**EXERCISE AIM**
Please repeat the records word for word and skip the pictures.

**INFORMATION SUPPLIED**
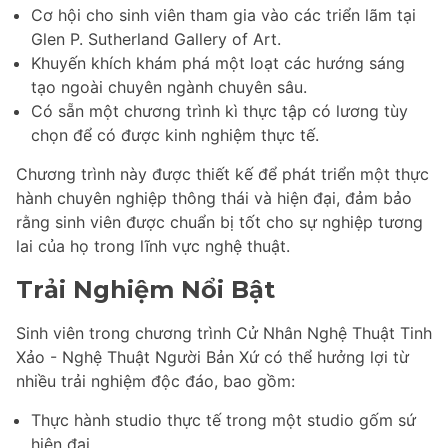
Cơ hội cho sinh viên tham gia vào các triển lãm tại
Glen P. Sutherland Gallery of Art.
Khuyến khích khám phá một loạt các hướng sáng
tạo ngoài chuyên ngành chuyên sâu.
Có sẵn một chương trình kì thực tập có lương tùy
chọn để có được kinh nghiệm thực tế.
Chương trình này được thiết kế để phát triển một thực
hành chuyên nghiệp thông thái và hiện đại, đảm bảo
rằng sinh viên được chuẩn bị tốt cho sự nghiệp tương
lai của họ trong lĩnh vực nghệ thuật.
Trải Nghiệm Nổi Bật
Sinh viên trong chương trình Cử Nhân Nghệ Thuật Tinh
Xảo - Nghệ Thuật Người Bản Xứ có thể hưởng lợi từ
nhiều trải nghiệm độc đáo, bao gồm:
Thực hành studio thực tế trong một studio gốm sứ
hiện đại.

**SOLUTION TO THE EXERCISE**
Cơ hội cho sinh viên tham gia vào các triển lãm tại
Glen P. Sutherland Gallery of Art.
Khuyến khích khám phá một loạt các hướng sáng
tạo ngoài chuyên ngành chuyên sâu.
Có sẵn một chương trình kì thực tập có lương tùy
chọn để có được kinh nghiệm thực tế.
Chương trình này được thiết kế để phát triển một thực
hành chuyên nghiệp thông thái và hiện đại, đảm bảo
rằng sinh viên được chuẩn bị tốt cho sự nghiệp tương
lai của họ trong lĩnh vực nghệ thuật.
Trải Nghiệm Nổi Bật
Sinh viên trong chương trình Cử Nhân Nghệ Thuật Tinh
Xảo - Nghệ Thuật Người Bản Xứ có thể hưởng lợi từ
nhiều trải nghiệm độc đáo, bao gồm:
Thực hành studio thực tế trong một studio gốm sứ
hiện đại.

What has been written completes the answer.